● **PROBLEM REQUIREMENTS**
Filter the records, keeping every line that has the string "Chalamet".

--------------------

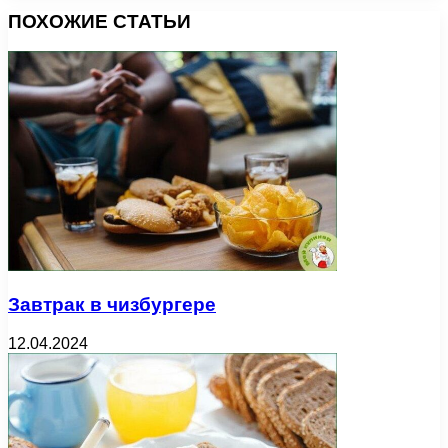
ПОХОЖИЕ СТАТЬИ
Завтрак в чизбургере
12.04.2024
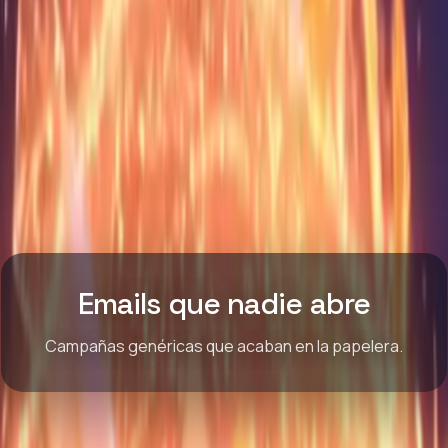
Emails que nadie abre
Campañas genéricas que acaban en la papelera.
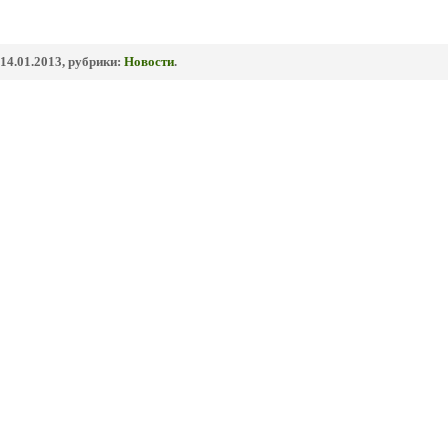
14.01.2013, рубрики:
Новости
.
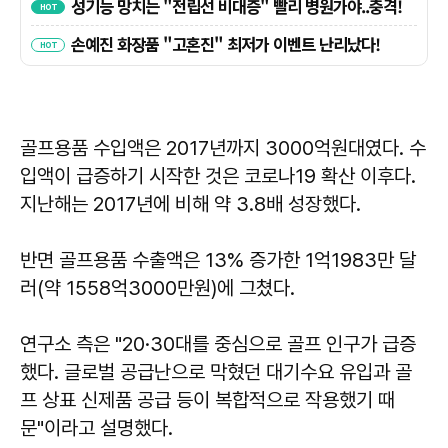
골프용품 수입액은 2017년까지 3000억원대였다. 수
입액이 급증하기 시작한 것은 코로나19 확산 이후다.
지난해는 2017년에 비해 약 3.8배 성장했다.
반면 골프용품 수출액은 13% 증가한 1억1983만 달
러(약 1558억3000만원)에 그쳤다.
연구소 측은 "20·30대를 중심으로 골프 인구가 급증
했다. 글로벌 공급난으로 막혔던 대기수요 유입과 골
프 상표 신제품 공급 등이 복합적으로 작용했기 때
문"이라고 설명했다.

--------------------

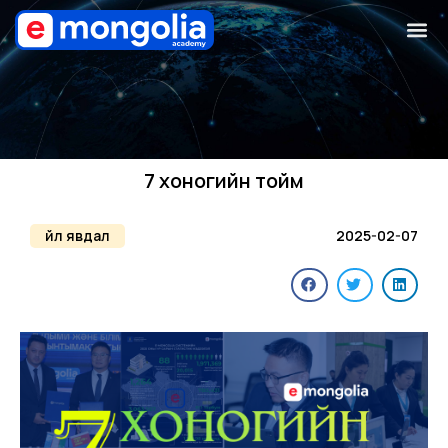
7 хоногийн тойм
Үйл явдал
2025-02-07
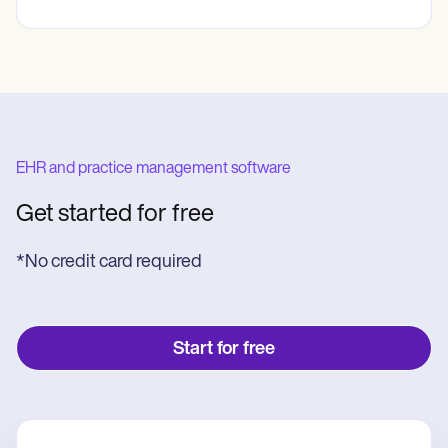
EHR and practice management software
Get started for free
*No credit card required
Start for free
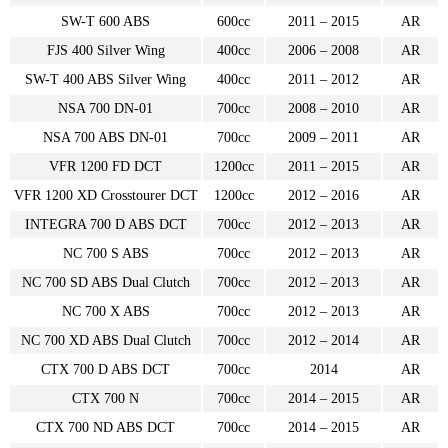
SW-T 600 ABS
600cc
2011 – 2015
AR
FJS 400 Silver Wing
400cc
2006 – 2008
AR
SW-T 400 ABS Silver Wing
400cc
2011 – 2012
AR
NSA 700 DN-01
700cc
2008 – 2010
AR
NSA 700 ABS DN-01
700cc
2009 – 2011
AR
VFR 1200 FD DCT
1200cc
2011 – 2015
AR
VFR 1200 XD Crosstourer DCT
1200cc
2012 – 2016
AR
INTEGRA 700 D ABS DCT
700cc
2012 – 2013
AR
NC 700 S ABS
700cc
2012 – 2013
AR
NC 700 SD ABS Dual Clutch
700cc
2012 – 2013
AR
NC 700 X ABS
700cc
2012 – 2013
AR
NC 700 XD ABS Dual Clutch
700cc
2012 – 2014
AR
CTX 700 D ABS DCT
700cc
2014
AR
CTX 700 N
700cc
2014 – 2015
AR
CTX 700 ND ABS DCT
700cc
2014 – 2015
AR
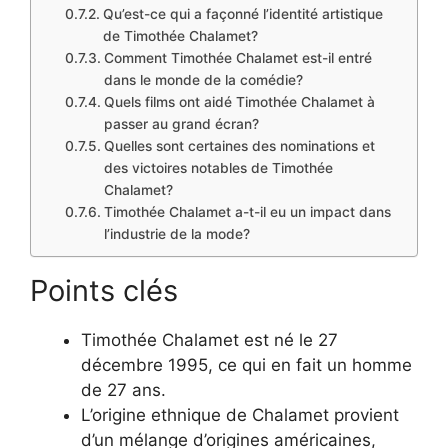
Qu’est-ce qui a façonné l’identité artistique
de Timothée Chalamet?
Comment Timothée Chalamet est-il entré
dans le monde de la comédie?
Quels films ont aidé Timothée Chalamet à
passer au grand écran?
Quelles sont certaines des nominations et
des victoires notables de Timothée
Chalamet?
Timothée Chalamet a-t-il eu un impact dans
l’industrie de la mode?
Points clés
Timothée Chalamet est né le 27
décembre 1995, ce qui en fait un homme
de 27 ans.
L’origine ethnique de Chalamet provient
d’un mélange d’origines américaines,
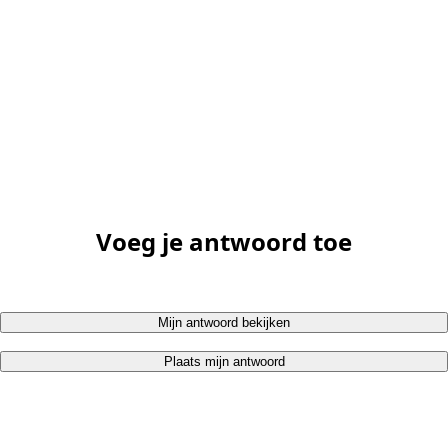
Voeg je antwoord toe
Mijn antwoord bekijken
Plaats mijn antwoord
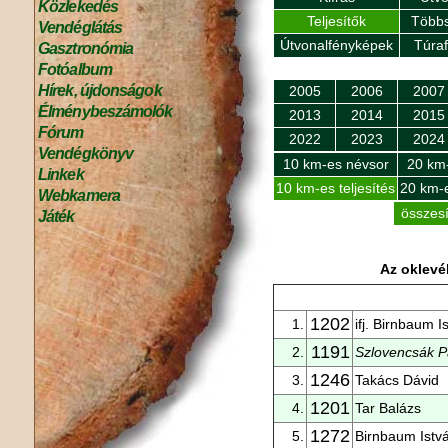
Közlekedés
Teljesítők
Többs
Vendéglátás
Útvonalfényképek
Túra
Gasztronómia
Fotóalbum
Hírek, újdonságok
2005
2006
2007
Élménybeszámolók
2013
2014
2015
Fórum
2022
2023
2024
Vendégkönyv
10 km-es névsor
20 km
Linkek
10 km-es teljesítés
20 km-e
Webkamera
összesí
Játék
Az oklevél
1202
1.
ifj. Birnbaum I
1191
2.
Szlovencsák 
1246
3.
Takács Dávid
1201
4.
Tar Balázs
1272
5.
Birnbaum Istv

--------------------

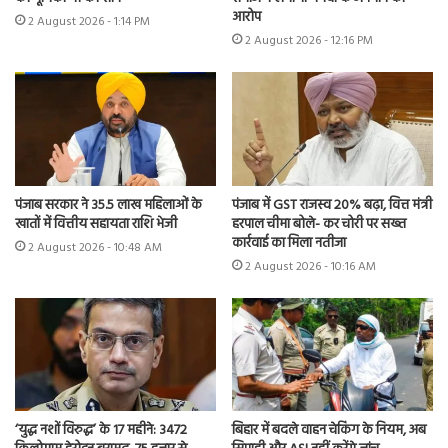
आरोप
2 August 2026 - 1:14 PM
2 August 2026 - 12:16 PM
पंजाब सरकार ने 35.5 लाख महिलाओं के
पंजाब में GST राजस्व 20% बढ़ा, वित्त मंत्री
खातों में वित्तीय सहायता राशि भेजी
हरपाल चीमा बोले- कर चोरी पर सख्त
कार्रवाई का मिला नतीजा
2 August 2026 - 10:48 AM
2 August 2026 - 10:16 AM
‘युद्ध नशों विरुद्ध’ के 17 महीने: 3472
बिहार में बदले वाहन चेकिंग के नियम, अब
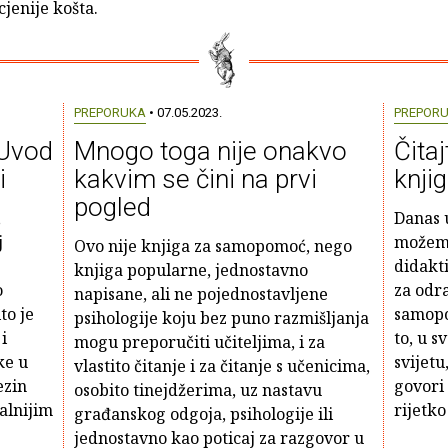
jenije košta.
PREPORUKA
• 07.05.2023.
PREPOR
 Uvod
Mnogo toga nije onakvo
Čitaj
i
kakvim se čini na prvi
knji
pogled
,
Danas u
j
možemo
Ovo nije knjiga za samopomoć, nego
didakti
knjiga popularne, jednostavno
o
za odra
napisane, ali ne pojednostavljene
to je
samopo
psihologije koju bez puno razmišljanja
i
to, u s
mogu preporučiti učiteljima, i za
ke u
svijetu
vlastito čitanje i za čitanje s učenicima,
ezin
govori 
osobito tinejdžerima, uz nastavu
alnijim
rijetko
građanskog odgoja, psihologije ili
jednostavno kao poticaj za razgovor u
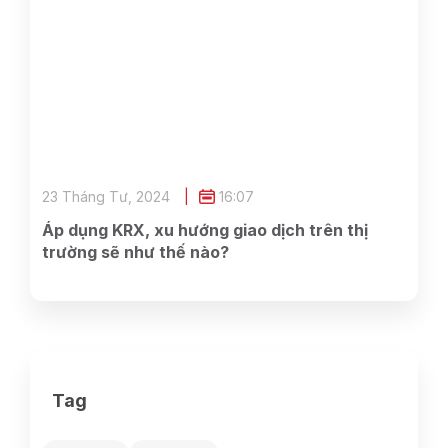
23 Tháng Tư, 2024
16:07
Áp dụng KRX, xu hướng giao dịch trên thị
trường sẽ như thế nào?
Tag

--------------------

● **OUTPUT OF THE TASK**
de Timothée Chalamet?
Comment Timothée Chalamet est-il entré
Quels films ont aidé Timothée Chalamet à
Chalamet?
Timothée Chalamet a-t-il eu un impact dans
Timothée Chalamet est né le 27
L’origine ethnique de Chalamet provient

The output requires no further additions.